「Rosly の Language Feature Status に並んでいるもののうち、すでに preview 提供済みのものシリーズ第3段。

  • field キーワード
  • First-class Span
  • nameof(T<>) ← 今日はこれ

すでに今、LangVersionpreview を指定すれば利用可能です。

今日は最後の1個の nameof(T<>) の話です。 当初「3つまとめて1ブログにする予定」だった原因。 こいつだけ対して書くことがなく…

nameof(T<>)

今日のやつは Visual Studio 17.13.0 Preview 2 (.NET 9 の正式リリースの次のアプデ)で merge 済みです。 nameof 演算子の中に unbound な型を書けるようになりました。 unbound (未束縛)というのは、List<> みたいに、型実引数を渡してなくて(<> の中に何も書かず)、具体的な型が決定していない状態のジェネリック型のことを言います。

例えば以下のような感じ。

var name = nameof(List<>.Count);

Console.WriteLine(name); // Count

元々、nameof(T<int>) とか書いても、結果の文字列は T だけで、型引数は何にも影響しません。 メンバー参照でも、nameof(T.X) でも nameof(T<int>.X) でも nameof(T<string>.X) でも、得られる文字列は X です。 つまり、nameof に取って型引数は全くの無意味でした。

それでもこれまでは unbound な型は掛けず、何か適当なダミーの型実引数を渡す必要がありました。 上記の例であれば、適当に object なり int なりを渡して、 nameof(List<int>.Count) とか書いていました。
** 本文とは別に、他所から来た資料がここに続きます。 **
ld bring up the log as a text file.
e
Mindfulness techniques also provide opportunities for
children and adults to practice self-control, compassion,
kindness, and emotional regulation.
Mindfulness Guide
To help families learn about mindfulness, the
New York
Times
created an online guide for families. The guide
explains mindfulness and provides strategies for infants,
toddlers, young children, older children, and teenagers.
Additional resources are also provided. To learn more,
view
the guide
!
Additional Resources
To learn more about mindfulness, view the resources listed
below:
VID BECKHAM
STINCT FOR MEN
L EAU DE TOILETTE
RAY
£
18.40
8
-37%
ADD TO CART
typeof の場合は typeof(T<>) (unbound な型の Type 型インスタンスが取れる)とか書けるわけで、 nameof でも nameof(T<>) と書けてもいいじゃないかと前々から言われていました。

まあ、別に特に問題があってできなかったわけではなくて「それなりに実装コストがかかるから後回し」みたいな感じで放置されていただけです。 typeof(T<>) と共通のコードでできそうに見えるかもしれませんが、 typeof(T<>) の方では typeof(T<>.X) とメンバー参照することはないので、 nameof では「似て非なるものの再実装」が必要とのことです。
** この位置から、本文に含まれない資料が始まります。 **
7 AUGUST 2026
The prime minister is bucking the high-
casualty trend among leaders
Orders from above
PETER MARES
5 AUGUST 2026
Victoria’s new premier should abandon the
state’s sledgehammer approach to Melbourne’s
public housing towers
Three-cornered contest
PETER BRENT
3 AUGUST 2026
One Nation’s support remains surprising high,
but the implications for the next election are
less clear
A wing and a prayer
// unbound でメンバー参照(特にインスタンス メンバーの参照)をするのは nameof だけ。
var name = nameof(List<>.Count);

// 入れ子の型なら参照することはあるけども、
List<int>.Enumerator e1 = default;

// unbound はあり得ない。
List<>.Enumerator e2 = default;

// まして、インスタンス メンバー参照はあり得ない。
_ = List<>.Count;

// 入れ子の型は unboud な typeof ができるけど、
var t1 = typeof(List<>.Enumerator);

// メンバー参照はあり得ない。
var m1 = typeof(List<>.Count);

一応、「理由なく掛かっていた制限を取り払った」以上の意味もありまして、 これまでは「型制約の関係でどうやっても nameof を使いにくい」という場面がありえました。 一例として、以下のような場面があり得ます。
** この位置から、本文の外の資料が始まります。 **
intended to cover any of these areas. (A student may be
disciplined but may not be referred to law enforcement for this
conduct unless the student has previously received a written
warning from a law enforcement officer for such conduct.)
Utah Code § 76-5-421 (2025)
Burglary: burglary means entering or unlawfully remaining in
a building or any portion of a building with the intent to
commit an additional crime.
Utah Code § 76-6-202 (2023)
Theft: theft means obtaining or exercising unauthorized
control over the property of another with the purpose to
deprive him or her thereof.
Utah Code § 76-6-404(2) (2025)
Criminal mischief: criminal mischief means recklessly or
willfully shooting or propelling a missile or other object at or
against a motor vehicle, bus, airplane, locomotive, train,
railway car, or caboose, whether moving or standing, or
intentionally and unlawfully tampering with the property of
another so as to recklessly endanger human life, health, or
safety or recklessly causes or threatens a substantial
var name1 = nameof(A<_>); // これは書けるけど、
var name2 = nameof(B<_>); // これは書けない。


// 「無意味な nameof 型引数のためのダミーはこの型を使う」みたいな規約でやってたとして…
// 型制約によっては規約を守れない。
class _;

class A<T> where T : class;
class B<T> where T : struct;

この例はまだ「規約が守れない」程度の話ですが、 型制約が複雑になるにつれ、「そもそも nameof が使えない」みたいなことも起こりえるそうです。

とうことで、優先度は低くて放置はされていたものの、ようやく unbound な nameof(T<>) を認める実装が merge されました。

おまけ: typeof がらみを定数扱いする特殊処理

おまけでもう1個似たような話。

nameof から取れる名前はかなり限られています。 nameof(T<Arg1, Arg2, Arg3>) から取れるのは T だけですし、 nameof(A.B.C.D<E, F>.G) から取れるのは G だけです。

これに対して、

  • フルネームを取りたい
  • 型引数も含めて取りたい

みたいなこともなくはないらしく。 一時は fullnameof みたいな提案も出たことがあるくらいです。

これに対する解決案として、typeof で取った Type 型のプロパティ NameFullName を特殊処理で定数扱いしてはどうか?というものも一瞬提案されたりしてました。